**Exercise:** Set every record down again exactly. Do not carry over the pictures.

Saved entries
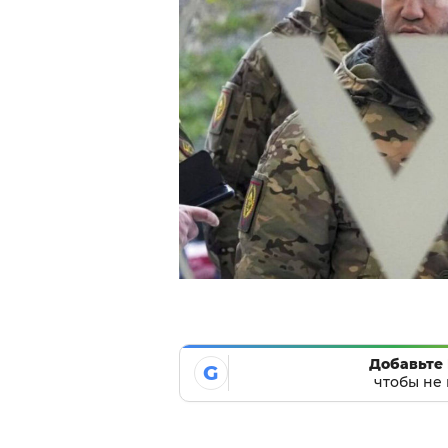
Добавьте 
G
чтобы не 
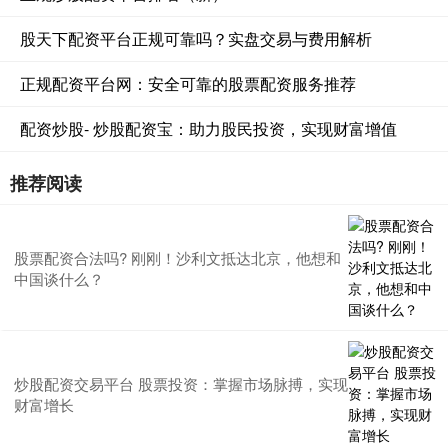
股天下配资平台正规可靠吗？实盘交易与费用解析
正规配资平台网：安全可靠的股票配资服务推荐
配资炒股- 炒股配资宝：助力股民投资，实现财富增值
推荐阅读
股票配资合法吗? 刚刚！沙利文抵达北京，他想和
中国谈什么？
炒股配资交易平台 股票投资：掌握市场脉搏，实现
财富增长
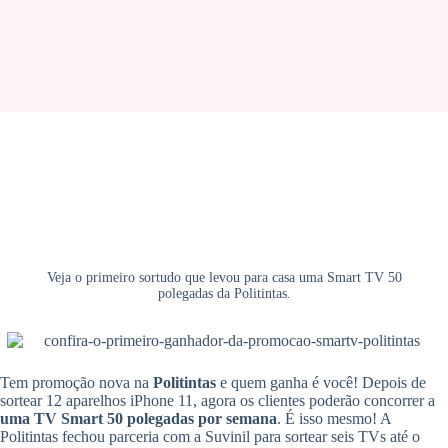
Veja o primeiro sortudo que levou para casa uma Smart TV 50
polegadas da Politintas.
Tem promoção nova na
Politintas
e quem ganha é você! Depois de
sortear 12 aparelhos iPhone 11, agora os clientes poderão concorrer a
uma TV Smart 50 polegadas por semana
. É isso mesmo! A
Politintas fechou parceria com a Suvinil para sortear seis TVs até o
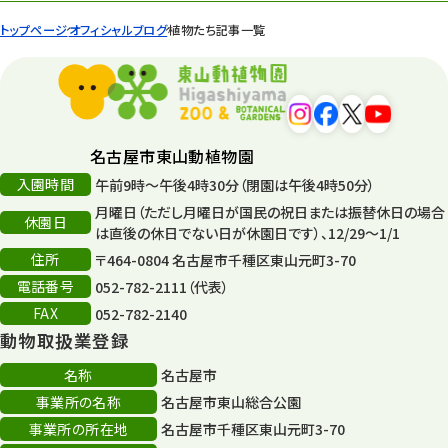
園内の様子
168
トップページ
オフィシャルブログ
植物たち記事一覧
環境教育
44
遊園地
6
タワー
56
名古屋市東山動植物園
入園時間
午前9時～午後4時30分（閉園は午後4時50分）
平和公園
15
月曜日（ただし月曜日が国民の祝日または振替休日の場合
休園日
森のとこやさん
は直後の休日でない日が休園日です）、12/29～1/1
121
住所
〒464-0804 名古屋市千種区東山元町3-70
再生
132
電話番号
052-782-2111（代表）
FAX
052-782-2140
再生フォーラム
14
動物取扱業登録
80周年
36
名称
名古屋市
事業所の名称
名古屋市東山総合公園
その他
406
事業所の所在地
名古屋市千種区東山元町3-70
その他イベント
10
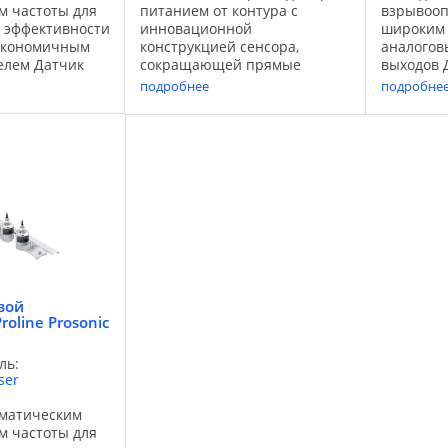
м частоты для
питанием от контура с
взрывооп
 эффективности
инновационной
широким
экономичным
конструкцией сенсора,
аналогов
елем Датчик
сокращающей прямые
выходов Д
 W в накладном
участки Prosonic 92F сочетает
P в накл
подробнее
подробне
пециально
в себе преобразователь с
специаль
я воды и
питанием от контура и
общепро
В сочетании с
фланцевый датчик в прочном
процессо
..
корпусе. Он обеспечивает
преобраз
простую ...
Flow 93 с .
вой
oline Prosonic
ль:
ser
оматическим
м частоты для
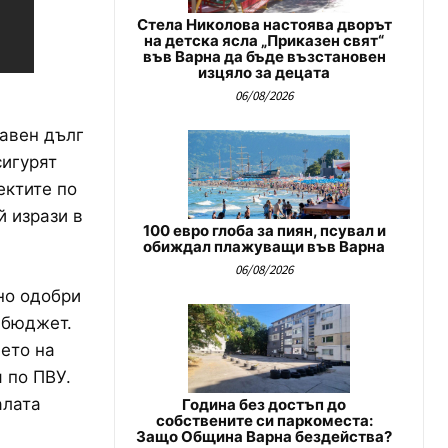
Стела Николова настоява дворът
на детска ясла „Приказен свят“
във Варна да бъде възстановен
изцяло за децата
06/08/2026
жавен дълг
сигурят
ектите по
й изрази в
100 евро глоба за пиян, псувал и
обиждал плажуващи във Варна
06/08/2026
но одобри
 бюджет.
ето на
 по ПВУ.
алата
Година без достъп до
собствените си паркоместа:
Защо Община Варна бездейства?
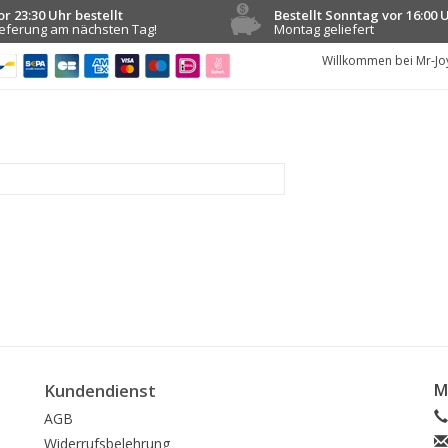
or 23:30 Uhr bestellt
Bestellt Sonntag vor 16:00 
ieferung am nächsten Tag!
Montag geliefert
Willkommen bei Mr-Jo
Kundendienst
M
AGB
Widerrufsbelehrung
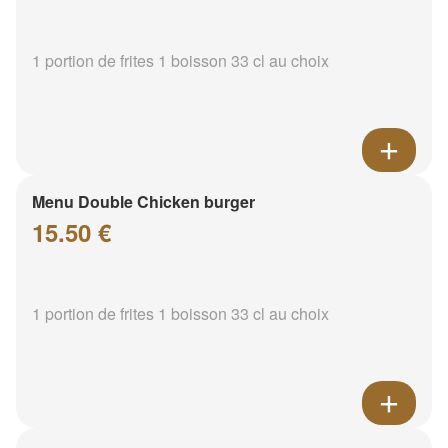
1 portion de frites 1 boisson 33 cl au choix
Menu Double Chicken burger
15.50 €
1 portion de frites 1 boisson 33 cl au choix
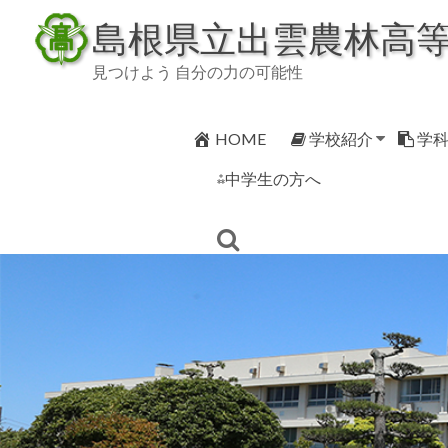
Skip
島根県立出雲農林高
to
content
見つけよう 自分の力の可能性
HOME
学校紹介
学
⁂中学生の方へ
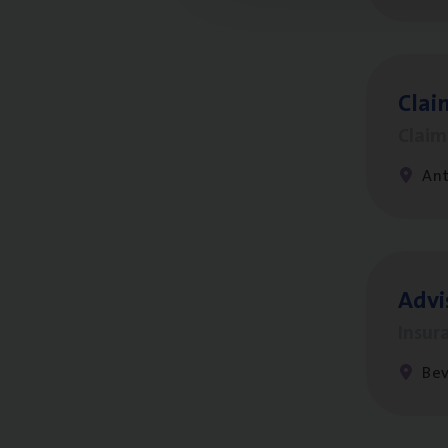
Clai
Clai
An
Advi
Insur
Be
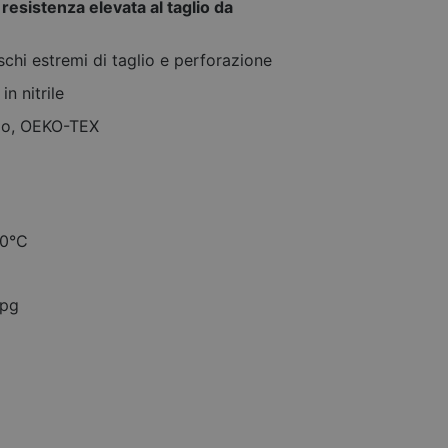
esistenza elevata al taglio da
ischi estremi di taglio e perforazione
in nitrile
lio, OEKO-TEX
00°C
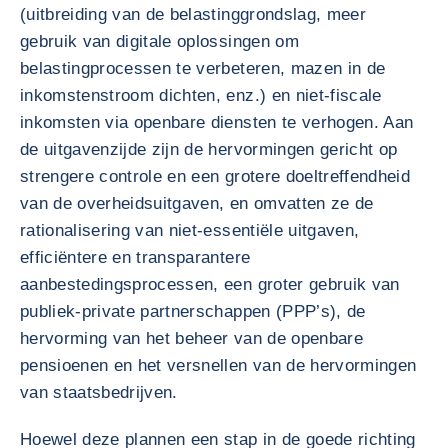
(uitbreiding van de belastinggrondslag, meer
gebruik van digitale oplossingen om
belastingprocessen te verbeteren, mazen in de
inkomstenstroom dichten, enz.) en niet-fiscale
inkomsten via openbare diensten te verhogen. Aan
de uitgavenzijde zijn de hervormingen gericht op
strengere controle en een grotere doeltreffendheid
van de overheidsuitgaven, en omvatten ze de
rationalisering van niet-essentiële uitgaven,
efficiëntere en transparantere
aanbestedingsprocessen, een groter gebruik van
publiek-private partnerschappen (PPP’s), de
hervorming van het beheer van de openbare
pensioenen en het versnellen van de hervormingen
van staatsbedrijven.
Hoewel deze plannen een stap in de goede richting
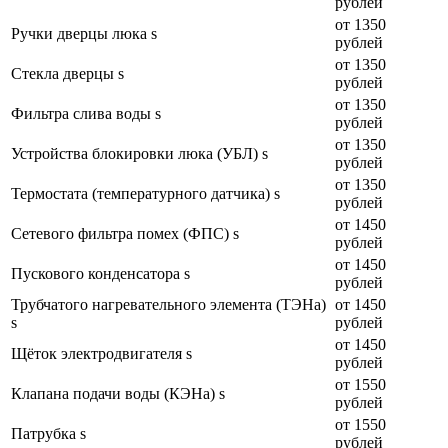
рублей
от 1350
Ручки дверцы люка s
рублей
от 1350
Стекла дверцы s
рублей
от 1350
Фильтра слива воды s
рублей
от 1350
Устройства блокировки люка (УБЛ) s
рублей
от 1350
Термостата (температурного датчика) s
рублей
от 1450
Сетевого фильтра помех (ФПС) s
рублей
от 1450
Пускового конденсатора s
рублей
Трубчатого нагревательного элемента (ТЭНа)
от 1450
s
рублей
от 1450
Щёток электродвигателя s
рублей
от 1550
Клапана подачи воды (КЭНа) s
рублей
от 1550
Патрубка s
рублей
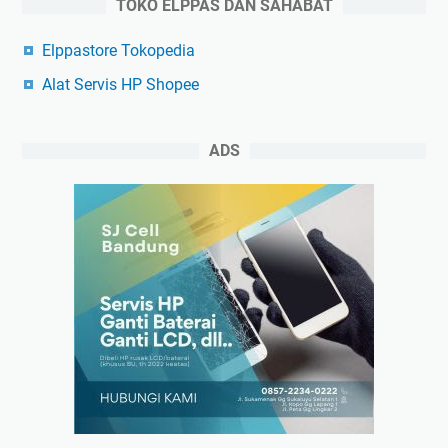
TOKO ELPPAS DAN SAHABAT
Elppastore Tokopedia
Alat Servis HP Shopee
ADS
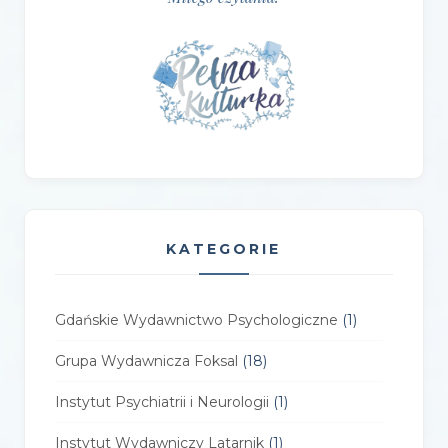
KATEGORIE
Gdańskie Wydawnictwo Psychologiczne
(1)
Grupa Wydawnicza Foksal
(18)
Instytut Psychiatrii i Neurologii
(1)
Instytut Wydawniczy Latarnik
(1)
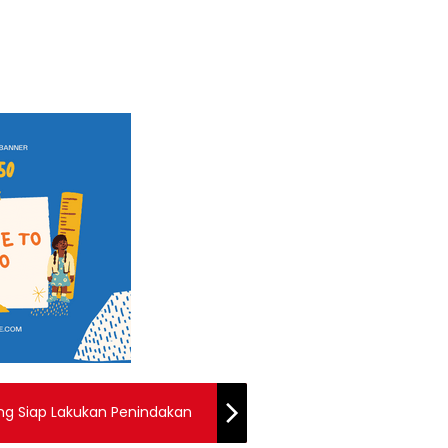
ng Siap Lakukan Penindakan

**Answer space:**
Добавьте 
G
чтобы не 
股天下配资平台正规可靠吗？实盘交易与费用解析
正规配资平台网：安全可靠的股票配资服务推荐
配资炒股- 炒股配资宝：助力股民投资，实现财富增值
推荐阅读
股票配资合法吗? 刚刚！沙利文抵达北京，他想和
中国谈什么？
炒股配资交易平台 股票投资：掌握市场脉搏，实现
财富增长
Veja o primeiro sortudo que levou para casa uma Smart TV 50
polegadas da Politintas.
Tem promoção nova na
Politintas
e quem ganha é você! Depois de
sortear 12 aparelhos iPhone 11, agora os clientes poderão concorrer a
uma TV Smart 50 polegadas por semana
. É isso mesmo! A
Politintas fechou parceria com a Suvinil para sortear seis TVs até o
園内の様子
168
トップページ
オフィシャルブログ
植物たち記事一覧
環境教育
44
遊園地
6
タワー
56
名古屋市東山動植物園
入園時間
午前9時～午後4時30分（閉園は午後4時50分）
平和公園
15
月曜日（ただし月曜日が国民の祝日または振替休日の場合
休園日
森のとこやさん
は直後の休日でない日が休園日です）、12/29～1/1
121
住所
〒464-0804 名古屋市千種区東山元町3-70
再生
132
電話番号
052-782-2111（代表）
FAX
052-782-2140
再生フォーラム
14
動物取扱業登録
80周年
36
名称
名古屋市
事業所の名称
名古屋市東山総合公園
その他
406
事業所の所在地
名古屋市千種区東山元町3-70
その他イベント
10
м частоты для
питанием от контура с
взрывооп
 эффективности
инновационной
широким
экономичным
конструкцией сенсора,
аналогов
елем Датчик
сокращающей прямые
выходов Д
 W в накладном
участки Prosonic 92F сочетает
P в накл
подробнее
подробне
пециально
в себе преобразователь с
специаль
я воды и
питанием от контура и
общепро
В сочетании с
фланцевый датчик в прочном
процессо
..
корпусе. Он обеспечивает
преобраз
простую ...
Flow 93 с .
вой
oline Prosonic
ль:
ser
оматическим
м частоты для
Стела Николова настоява дворът
на детска ясла „Приказен свят“
във Варна да бъде възстановен
изцяло за децата
06/08/2026
жавен дълг
сигурят
ектите по
й изрази в
100 евро глоба за пиян, псувал и
обиждал плажуващи във Варна
06/08/2026
но одобри
 бюджет.
ето на
 по ПВУ.
алата
Година без достъп до
собствените си паркоместа:
Защо Община Варна бездейства?
or 23:30 Uhr bestellt
Bestellt Sonntag vor 16:00 
ieferung am nächsten Tag!
Montag geliefert
Willkommen bei Mr-Jo
Kundendienst
M
AGB
Widerrufsbelehrung
1 portion de frites 1 boisson 33 cl au choix
Menu Double Chicken burger
15.50 €
1 portion de frites 1 boisson 33 cl au choix
Skip
島根県立出雲農林高
to
content
見つけよう 自分の力の可能性
HOME
学校紹介
学
⁂中学生の方へ
Clai
Clai
An
Advi
Insur
Be
esistenza elevata al taglio da
ischi estremi di taglio e perforazione
in nitrile
lio, OEKO-TEX
00°C
(uitbreiding van de belastinggrondslag, meer
gebruik van digitale oplossingen om
belastingprocessen te verbeteren, mazen in de
inkomstenstroom dichten, enz.) en niet-fiscale
inkomsten via openbare diensten te verhogen. Aan
de uitgavenzijde zijn de hervormingen gericht op
strengere controle en een grotere doeltreffendheid
van de overheidsuitgaven, en omvatten ze de
rationalisering van niet-essentiële uitgaven,
efficiëntere en transparantere
aanbestedingsprocessen, een groter gebruik van
publiek-private partnerschappen (PPP’s), de
hervorming van het beheer van de openbare
pensioenen en het versnellen van de hervormingen
van staatsbedrijven.
Hoewel deze plannen een stap in de goede richting
рублей
от 1350
Ручки дверцы люка s
рублей
от 1350
Стекла дверцы s
рублей
от 1350
Фильтра слива воды s
рублей
от 1350
Устройства блокировки люка (УБЛ) s
рублей
от 1350
Термостата (температурного датчика) s
рублей
от 1450
Сетевого фильтра помех (ФПС) s
рублей
от 1450
Пускового конденсатора s
рублей
Трубчатого нагревательного элемента (ТЭНа)
от 1450
s
рублей
от 1450
Щёток электродвигателя s
рублей
от 1550
Клапана подачи воды (КЭНа) s
рублей
от 1550
Патрубка s
рублей
TOKO ELPPAS DAN SAHABAT
Elppastore Tokopedia
Alat Servis HP Shopee
ADS
KATEGORIE
Gdańskie Wydawnictwo Psychologiczne
(1)
Grupa Wydawnicza Foksal
(18)
Instytut Psychiatrii i Neurologii
(1)
Instytut Wydawniczy Latarnik
(1)
ng Siap Lakukan Penindakan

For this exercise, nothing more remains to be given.